→ WORK REQUEST
For the string "screenshot", find every matching line in the records and copy it.

→ DATA TO PROCESS
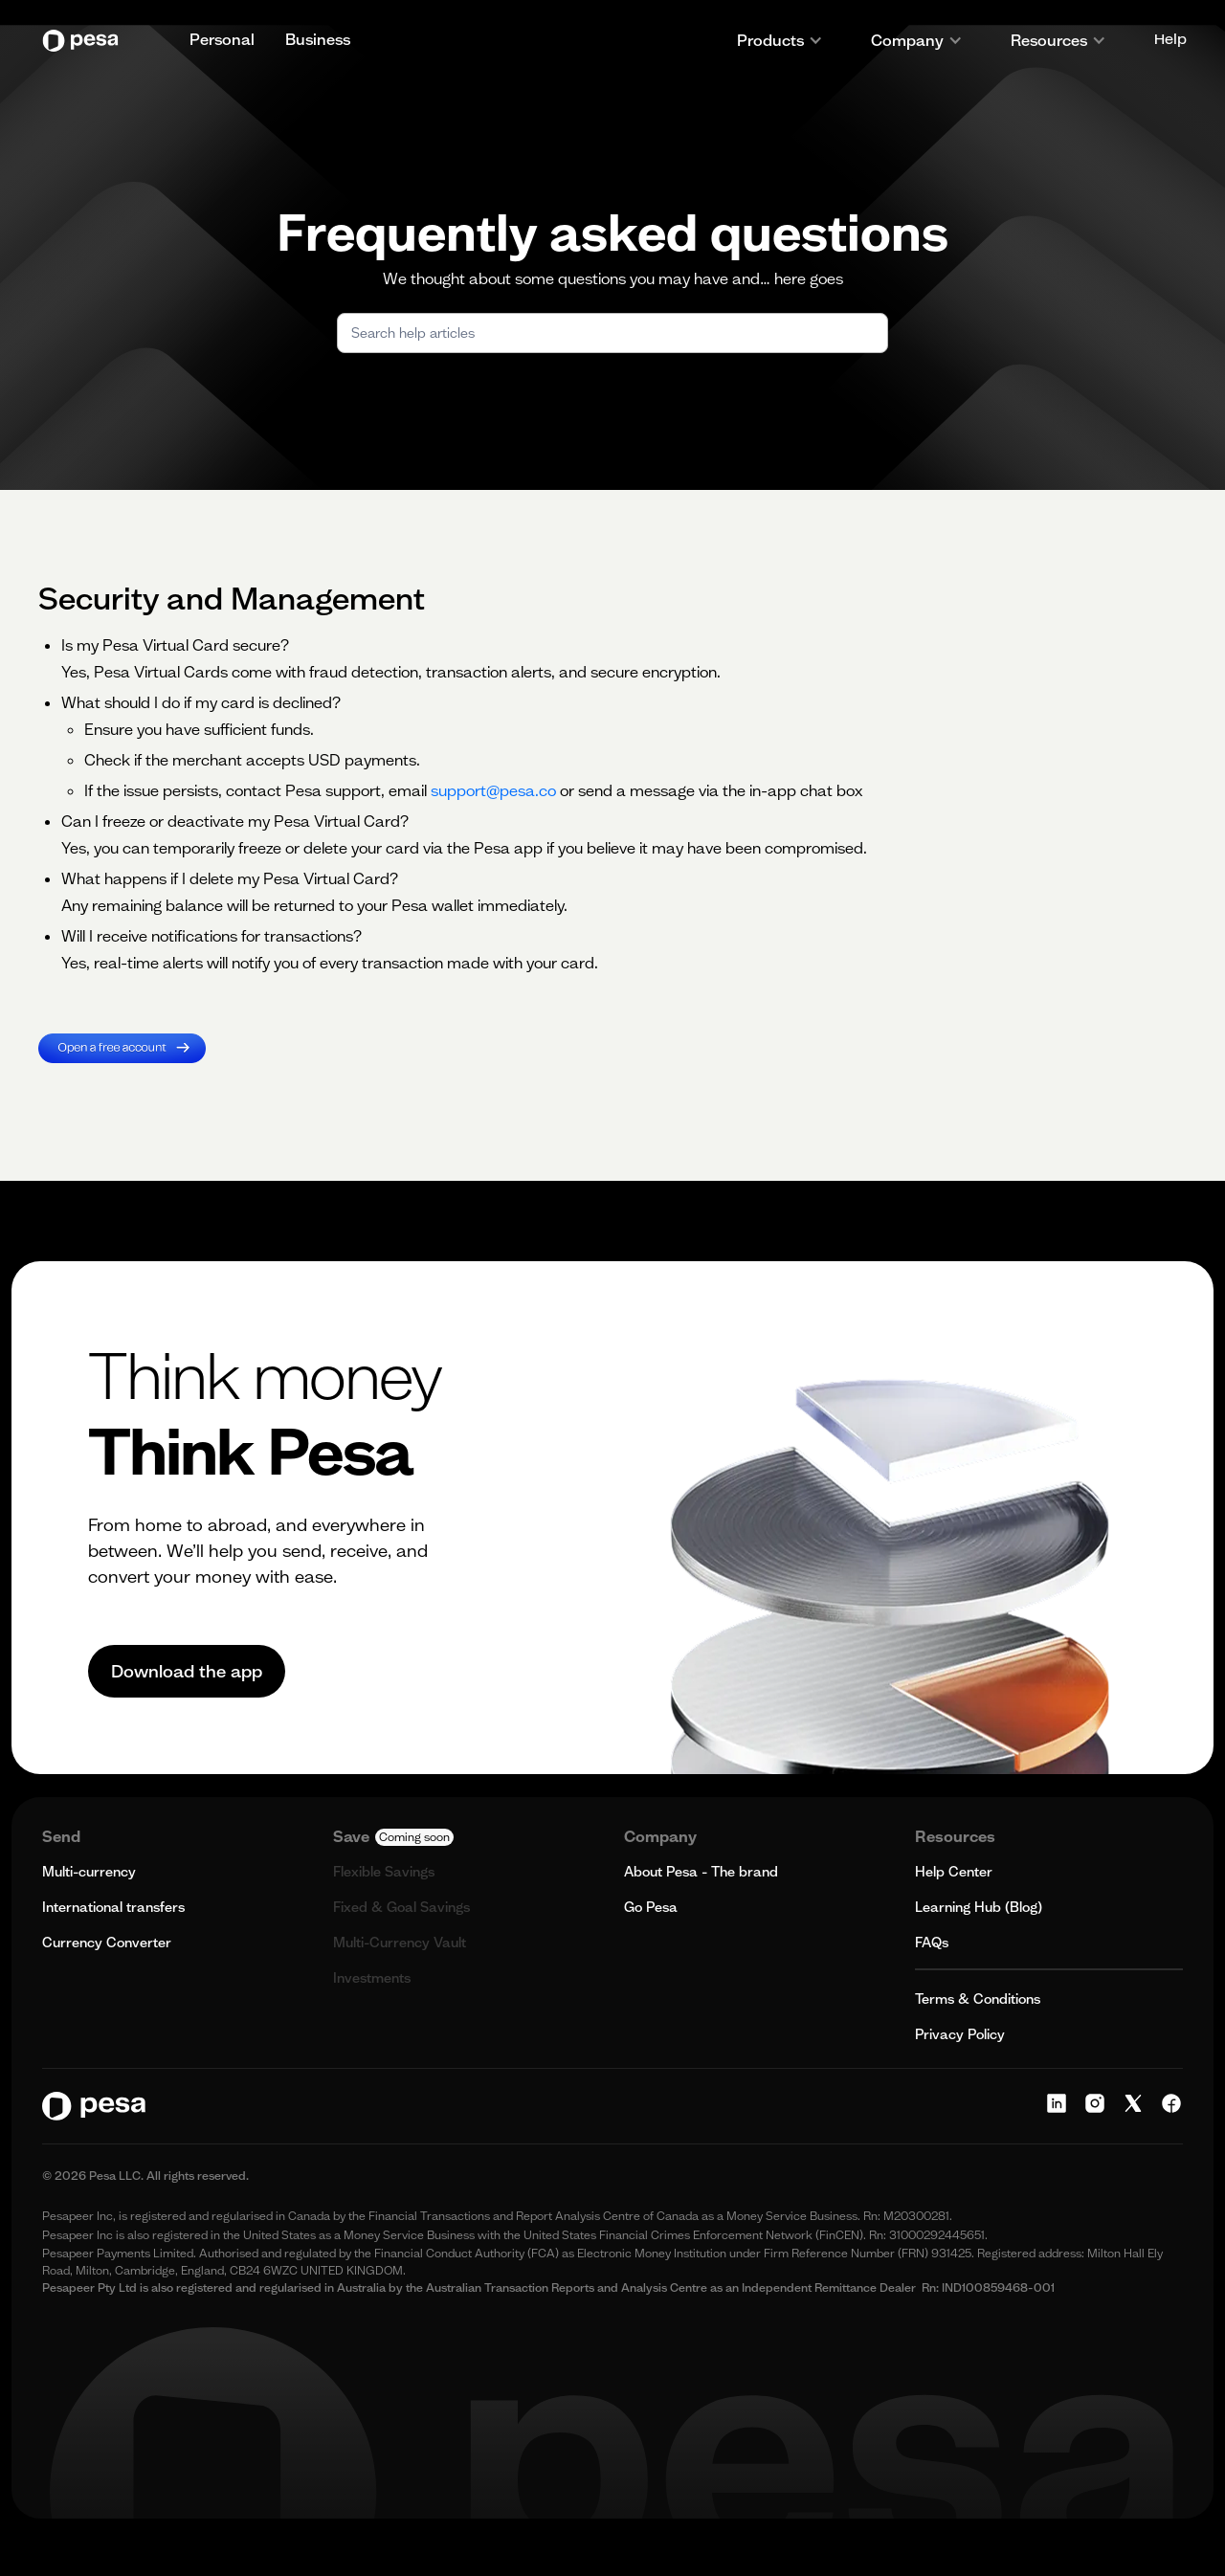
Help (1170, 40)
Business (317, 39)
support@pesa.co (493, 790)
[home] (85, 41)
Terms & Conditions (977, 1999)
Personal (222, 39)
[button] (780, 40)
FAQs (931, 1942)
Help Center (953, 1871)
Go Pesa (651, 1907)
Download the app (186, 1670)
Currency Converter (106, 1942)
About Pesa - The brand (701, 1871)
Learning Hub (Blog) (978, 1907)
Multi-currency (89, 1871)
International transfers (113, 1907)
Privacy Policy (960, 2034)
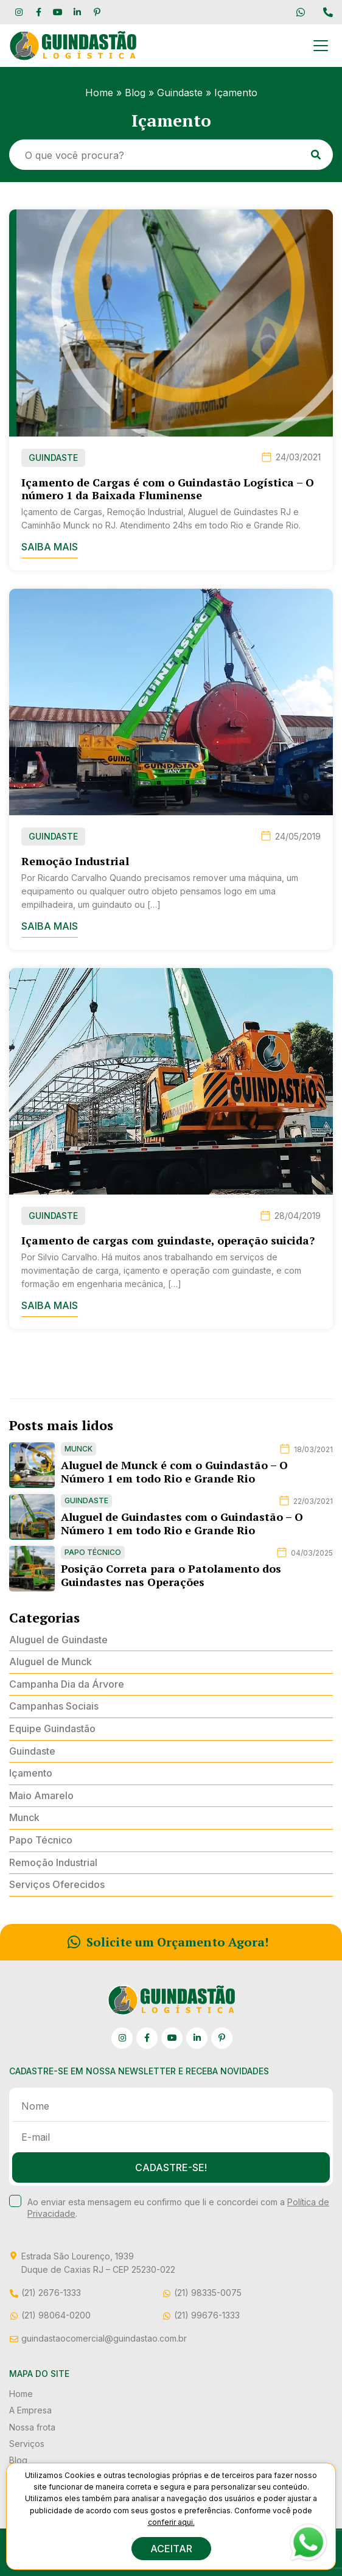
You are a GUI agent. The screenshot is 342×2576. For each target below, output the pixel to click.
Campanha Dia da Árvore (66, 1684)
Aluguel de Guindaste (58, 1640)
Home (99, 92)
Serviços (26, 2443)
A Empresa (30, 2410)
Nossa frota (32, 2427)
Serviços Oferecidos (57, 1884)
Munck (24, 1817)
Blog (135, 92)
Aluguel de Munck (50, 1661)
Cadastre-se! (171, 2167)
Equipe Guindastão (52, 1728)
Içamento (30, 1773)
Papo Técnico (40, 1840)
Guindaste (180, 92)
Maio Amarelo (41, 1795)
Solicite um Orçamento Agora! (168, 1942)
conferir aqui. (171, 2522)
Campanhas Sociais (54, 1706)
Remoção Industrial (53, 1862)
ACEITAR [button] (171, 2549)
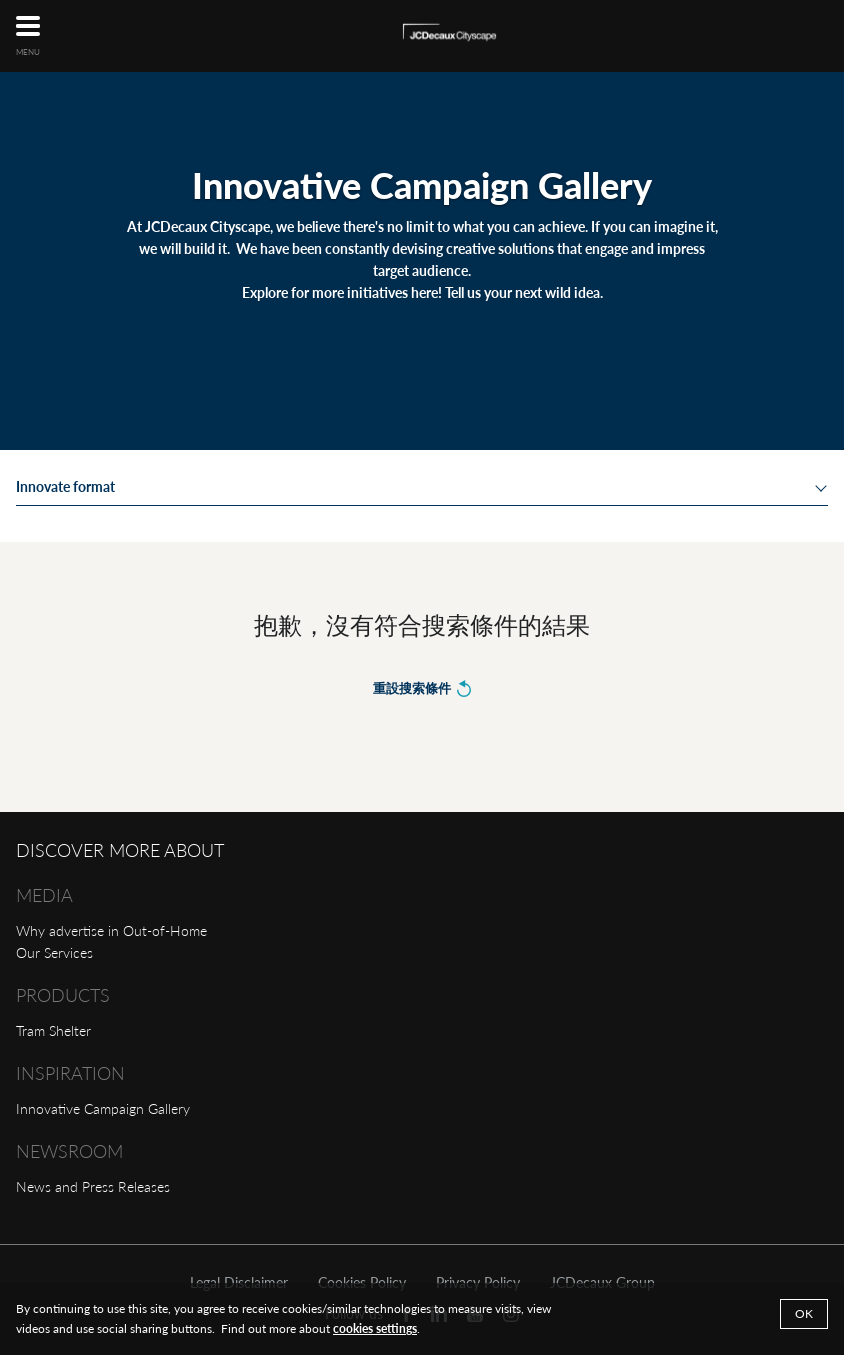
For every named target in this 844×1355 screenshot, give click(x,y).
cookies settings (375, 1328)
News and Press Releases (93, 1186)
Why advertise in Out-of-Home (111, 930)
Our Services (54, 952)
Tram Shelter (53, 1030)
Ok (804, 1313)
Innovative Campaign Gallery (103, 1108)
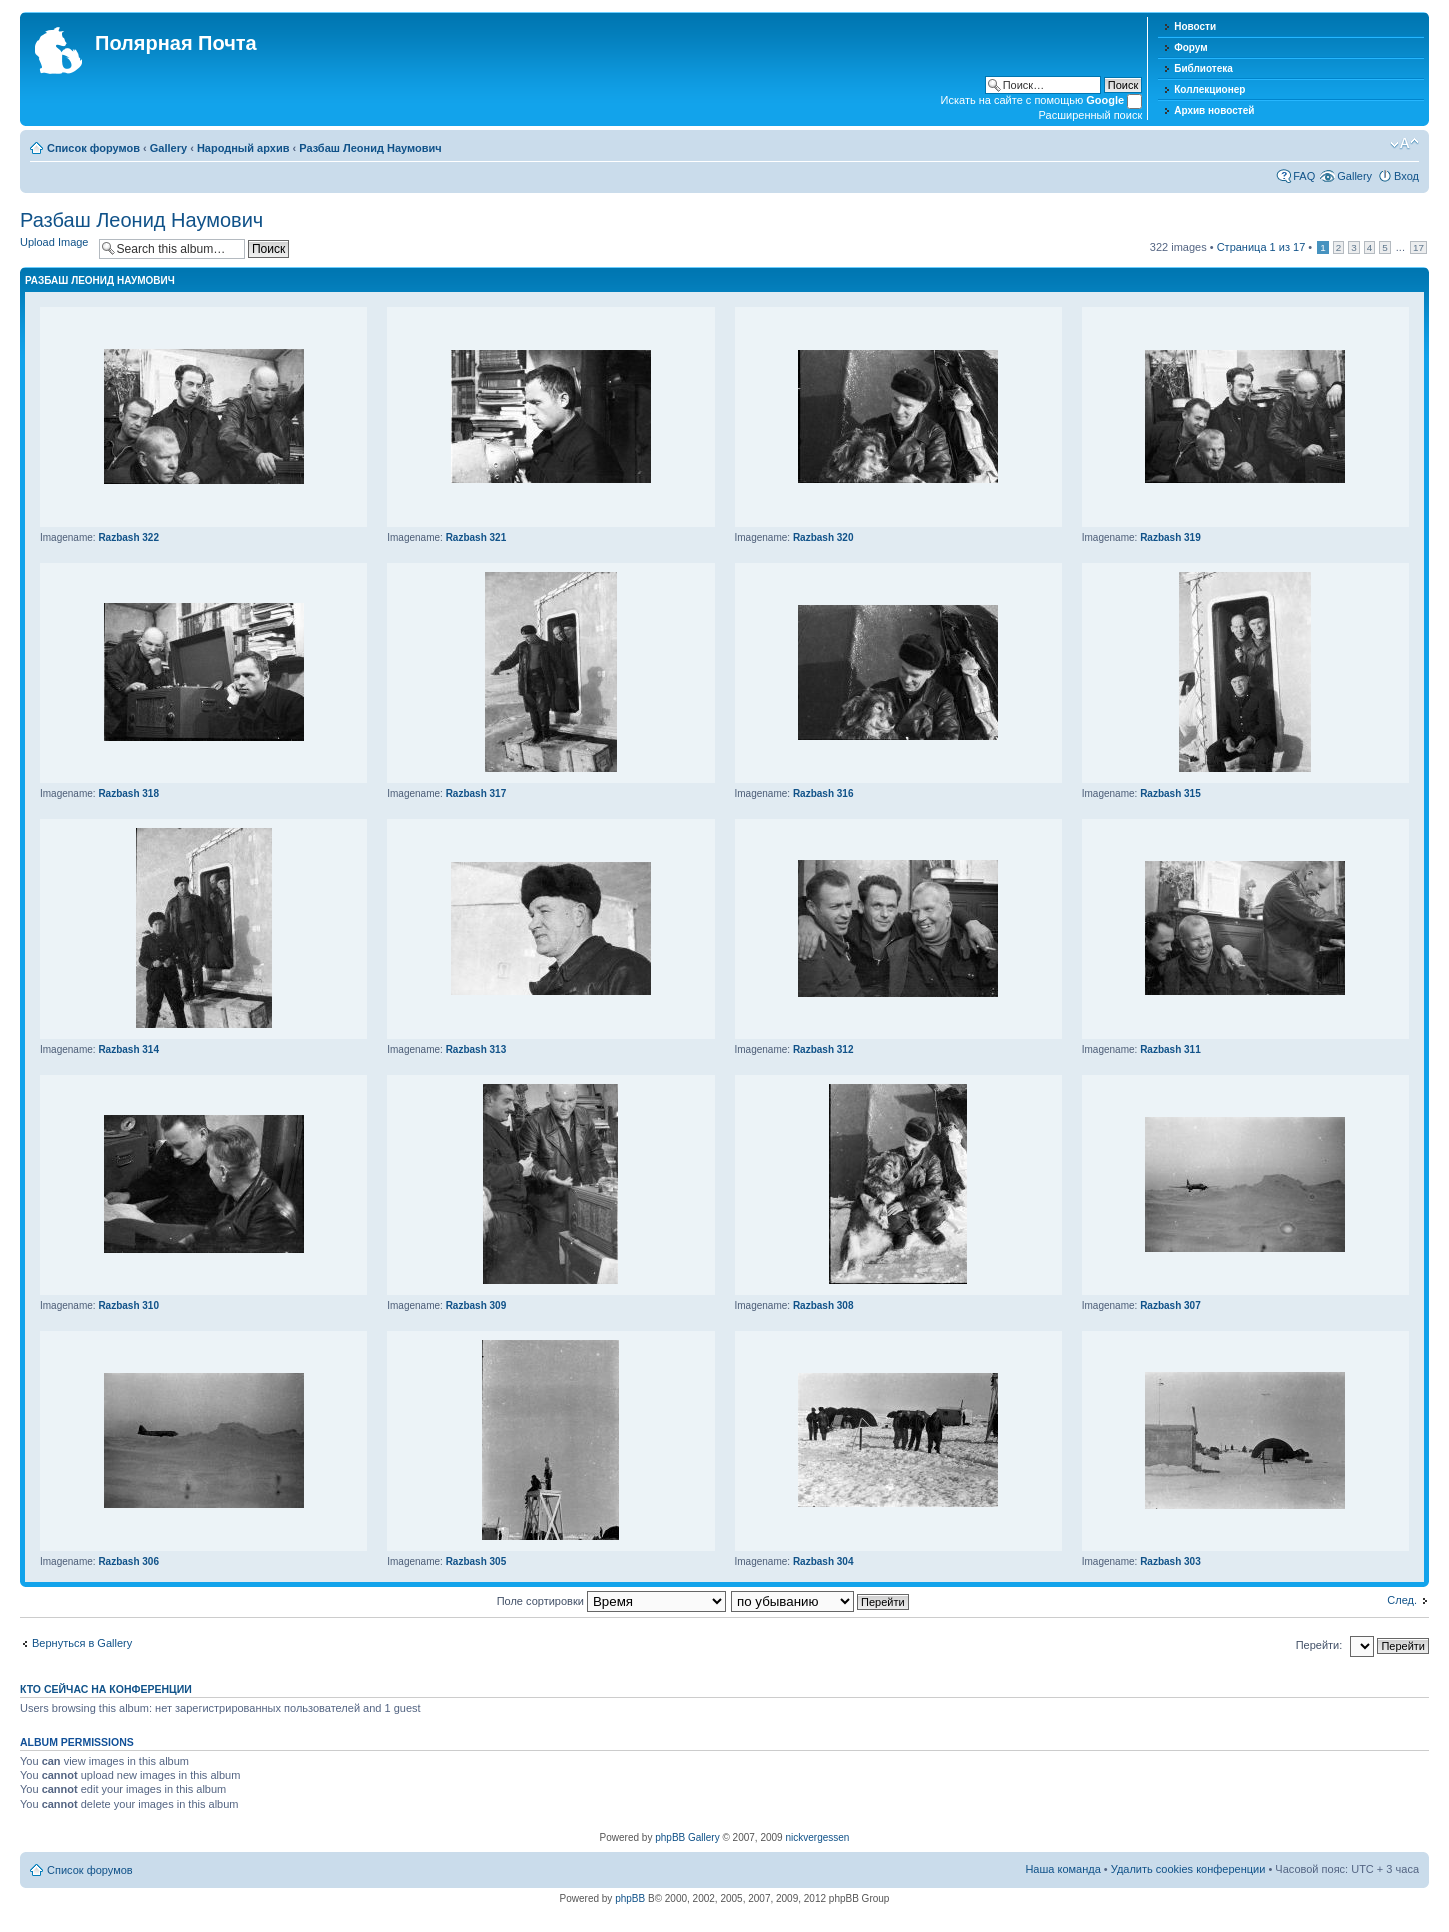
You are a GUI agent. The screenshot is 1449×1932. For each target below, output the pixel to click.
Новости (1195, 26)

→ ANSWER SECTION
You are a GUI agent. The screenshot is 342×2576. For each target below, output the pixel to click.
For every named target in this 844×1355 screenshot, give click(x,y).
You are a GUI agent. The screenshot is 1449×1932. For each target below, output the pixel to click.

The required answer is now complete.